**Records:**
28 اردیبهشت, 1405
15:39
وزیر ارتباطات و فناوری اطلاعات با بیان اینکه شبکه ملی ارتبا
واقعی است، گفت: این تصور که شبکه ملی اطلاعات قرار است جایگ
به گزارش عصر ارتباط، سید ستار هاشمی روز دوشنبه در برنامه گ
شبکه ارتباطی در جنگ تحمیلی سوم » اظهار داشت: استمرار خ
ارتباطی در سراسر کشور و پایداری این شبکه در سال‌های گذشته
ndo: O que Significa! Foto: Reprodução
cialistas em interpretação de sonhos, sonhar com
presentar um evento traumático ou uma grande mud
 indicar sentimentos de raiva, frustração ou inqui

**Task item:**
Your response should consist of the records, printed exactly.

**Worked solution:**
28 اردیبهشت, 1405
15:39
وزیر ارتباطات و فناوری اطلاعات با بیان اینکه شبکه ملی ارتبا
واقعی است، گفت: این تصور که شبکه ملی اطلاعات قرار است جایگ
به گزارش عصر ارتباط، سید ستار هاشمی روز دوشنبه در برنامه گ
شبکه ارتباطی در جنگ تحمیلی سوم » اظهار داشت: استمرار خ
ارتباطی در سراسر کشور و پایداری این شبکه در سال‌های گذشته
ndo: O que Significa! Foto: Reprodução
cialistas em interpretação de sonhos, sonhar com
presentar um evento traumático ou uma grande mud
 indicar sentimentos de raiva, frustração ou inqui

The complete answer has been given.